Engle, who currently lives in Vero Beach, Fla., with his wife Sonia, said the decision to come back was not a difficult one.
Fort Frye High School honorary graduate Bernard Engle
Born: March 9, 1927, in Lowell.
Residence: Vero Beach, Fla.
Branch of service: U.S. Navy.
Years of service: 1944-1946.
"I said 'why certainly,' because after all these years, I'll finally get my diploma," he said.
Engle was 17 when he enlisted in the Navy during World War II, but military officials requested that he finish high school first. Once he had obtained enough credits, Engle was shipped off to boot camp, eventually finding himself in California and then serving on the USS Hornet.
"We were never told where we were going, but we figured out we were headed to Japan," Engle said. "I remember being so scared thinking about it."

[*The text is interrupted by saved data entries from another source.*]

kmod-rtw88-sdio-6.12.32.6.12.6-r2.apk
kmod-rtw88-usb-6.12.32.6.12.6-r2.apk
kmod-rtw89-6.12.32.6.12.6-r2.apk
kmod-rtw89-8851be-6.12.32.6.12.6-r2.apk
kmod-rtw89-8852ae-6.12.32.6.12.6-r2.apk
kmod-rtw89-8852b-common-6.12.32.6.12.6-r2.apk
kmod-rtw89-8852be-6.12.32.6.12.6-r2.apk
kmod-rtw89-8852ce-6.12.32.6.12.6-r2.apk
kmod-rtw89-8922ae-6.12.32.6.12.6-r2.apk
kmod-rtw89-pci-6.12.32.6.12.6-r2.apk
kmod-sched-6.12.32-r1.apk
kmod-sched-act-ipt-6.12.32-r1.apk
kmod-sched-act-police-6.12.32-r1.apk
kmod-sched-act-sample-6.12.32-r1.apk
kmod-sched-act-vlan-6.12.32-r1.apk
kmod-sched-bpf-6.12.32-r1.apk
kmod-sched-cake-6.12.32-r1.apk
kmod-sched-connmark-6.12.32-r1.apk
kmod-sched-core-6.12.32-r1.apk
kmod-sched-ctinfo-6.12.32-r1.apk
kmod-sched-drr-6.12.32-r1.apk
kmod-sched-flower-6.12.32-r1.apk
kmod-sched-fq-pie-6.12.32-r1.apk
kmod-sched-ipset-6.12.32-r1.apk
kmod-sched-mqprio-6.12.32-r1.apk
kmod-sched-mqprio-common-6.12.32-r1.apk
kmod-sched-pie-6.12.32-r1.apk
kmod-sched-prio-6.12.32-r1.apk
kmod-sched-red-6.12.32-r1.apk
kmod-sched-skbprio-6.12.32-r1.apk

The Hornet got stuck in a typhoon, and went on to make journeys to Iwo Jima to pick up a few thousand soldiers.
The war ended in August 1945, and Engle left the service completely in 1946. At the time he had assumed, because he had technically finished, that one of his 11 siblings-he was the ninth-had received his diploma.

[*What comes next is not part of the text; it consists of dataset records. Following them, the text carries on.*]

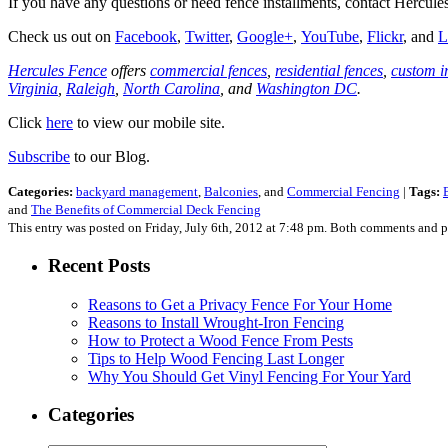
If you have any questions or need fence installments, contact Herc
Check us out on
Facebook
,
Twitter
,
Google+
,
YouTube
,
Flickr
, and
L
Hercules Fence
offers
commercial fences
,
residential fences
,
custom i
Virginia
,
Raleigh
,
North Carolina
, and
Washington DC
.
Click
here
to view our mobile site.
Subscribe
to our Blog.
Categories:
backyard management
,
Balconies
, and
Commercial Fencing
|
Tags:
and
The Benefits of Commercial Deck Fencing
This entry was posted on Friday, July 6th, 2012 at 7:48 pm. Both comments and pi
Recent Posts
Reasons to Get a Privacy Fence For Your Home
Reasons to Install Wrought-Iron Fencing
How to Protect a Wood Fence From Pests
Tips to Help Wood Fencing Last Longer
Why You Should Get Vinyl Fencing For Your Yard
Categories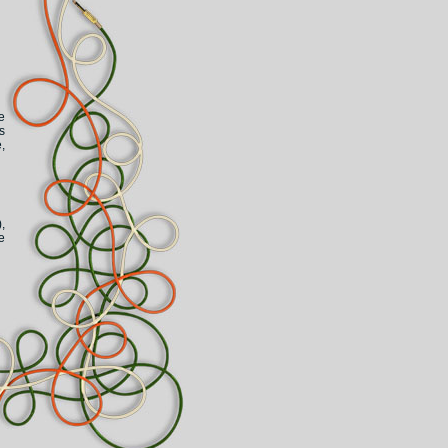
e
s
,
,
e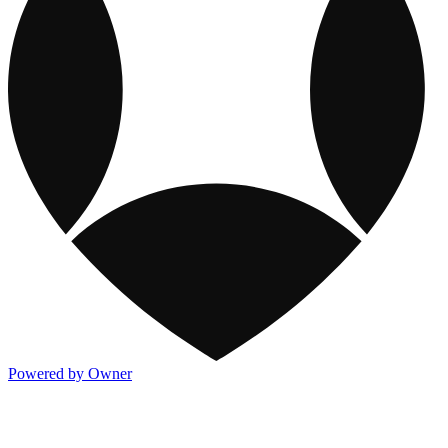
Powered by Owner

After he had expressed several times that he wished he had his diploma, Sharon Engle, one of Bernard's daughters, did some research and found that the Veterans Affairs had addressed the issue of veterans never receiving high school diplomas.
Sharon contacted Fort Frye and explained her father's situation, and once they confirmed he was eligible for a diploma, she jokingly asked if her father could attend graduation.
"That was in December," Sharon said. "In March they called me back and asked, and I could not believe it."
Because Sharon had not told her father about any of her research, she had the school write a letter asking him to attend the Class of 2014's commencement ceremony.
"When he got the letter, it was priceless," she said. "It will be an exciting weekend for the whole family."
Family from all corners of the country will be attending Engle's graduation Saturday.
"I want to wish good luck to the class, and I want to tell those who don't want to go to college or can't find a job, to join the military," Engle said.
Shortly after leaving the service, Engle married his wife Sonia, and eventually had five children. He held jobs with the U.S. Department of Agriculture and spent time running an agricultural packing house before retiring some 40 years later.
Fort Frye Local Schools Board of Education President Charlie Schilling, who is related to Engle through his wife, signed the diploma just like he does for all graduates.
"It's not just good for Fort Frye, but it's also a great remembrance of Lowell High School because it was a big part of our district," Schilling said. "And as someone who has been through what he has been through, it will mean a lot to everyone to have him there, especially the seniors."
Getting to walk alongside a new generations of graduates, Engle said, will bring his life full circle.
"It's great, because I can get my diploma, and it will have made my life that much better, to tell people that I finally have it," he said. "Now I'm just enjoying life, because that's what it all about.